* [TASK DESCRIPTION] Copy every line of the following data that includes the string "Housing".

(Dataset entries)
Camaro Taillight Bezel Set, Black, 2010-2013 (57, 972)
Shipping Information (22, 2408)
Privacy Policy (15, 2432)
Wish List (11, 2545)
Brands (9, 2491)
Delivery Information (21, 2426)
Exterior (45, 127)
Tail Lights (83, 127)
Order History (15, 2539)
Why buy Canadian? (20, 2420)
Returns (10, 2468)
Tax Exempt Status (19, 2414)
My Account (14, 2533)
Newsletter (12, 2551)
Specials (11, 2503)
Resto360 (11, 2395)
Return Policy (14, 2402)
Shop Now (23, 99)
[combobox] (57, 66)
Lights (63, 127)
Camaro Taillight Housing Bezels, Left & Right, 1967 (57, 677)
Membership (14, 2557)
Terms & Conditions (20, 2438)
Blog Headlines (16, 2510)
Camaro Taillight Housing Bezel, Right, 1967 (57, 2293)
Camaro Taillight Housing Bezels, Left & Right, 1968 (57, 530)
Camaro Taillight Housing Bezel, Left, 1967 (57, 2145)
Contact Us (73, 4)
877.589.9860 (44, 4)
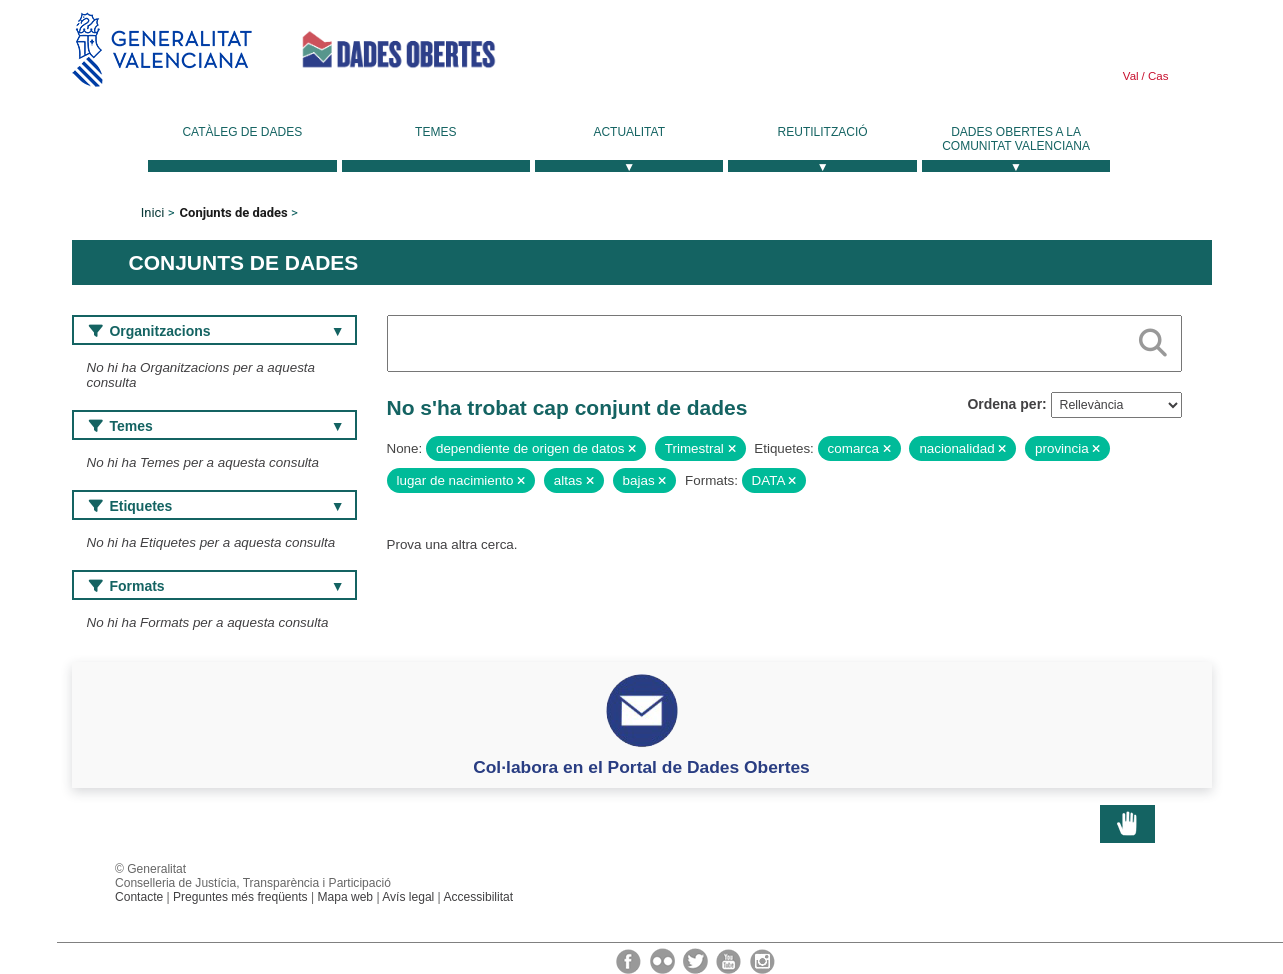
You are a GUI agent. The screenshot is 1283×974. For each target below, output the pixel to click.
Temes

* [SOLUTION]
Camaro Taillight Housing Bezels, Left & Right, 1967 (57, 677)
Camaro Taillight Housing Bezel, Right, 1967 (57, 2293)
Camaro Taillight Housing Bezels, Left & Right, 1968 (57, 530)
Camaro Taillight Housing Bezel, Left, 1967 (57, 2145)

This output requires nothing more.